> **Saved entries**
☆ ☆ ☆ ☆ ☆

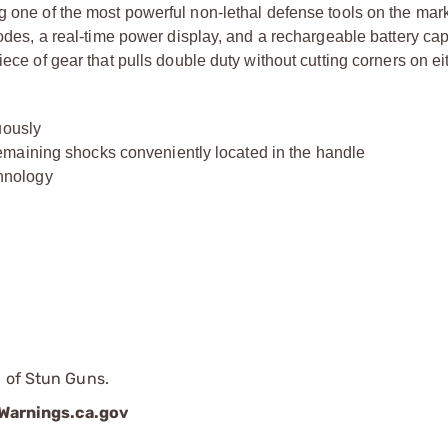
g one of the most powerful non-lethal defense tools on the mark
modes, a real-time power display, and a rechargeable battery ca
iece of gear that pulls double duty without cutting corners on ei
uously
maining shocks conveniently located in the handle
hnology
p of Stun Guns.
arnings.ca.gov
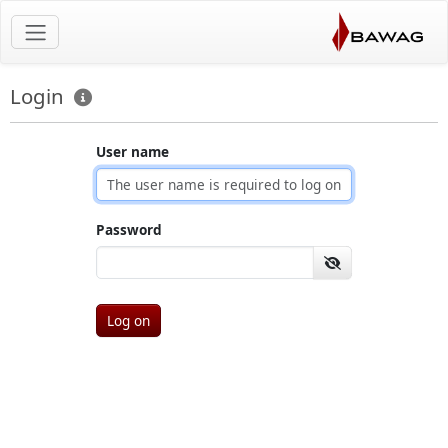
Login
User name
Password
Log on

☆ ☆ ☆ ☆ ☆

> **PROBLEM REQUIREMENTS**
With the pictures dropped, give every entry above again exactly.

> **RESULT**
g one of the most powerful non-lethal defense tools on the mark
modes, a real-time power display, and a rechargeable battery ca
iece of gear that pulls double duty without cutting corners on ei
uously
maining shocks conveniently located in the handle
hnology
p of Stun Guns.
arnings.ca.gov
Login
User name
Password
Log on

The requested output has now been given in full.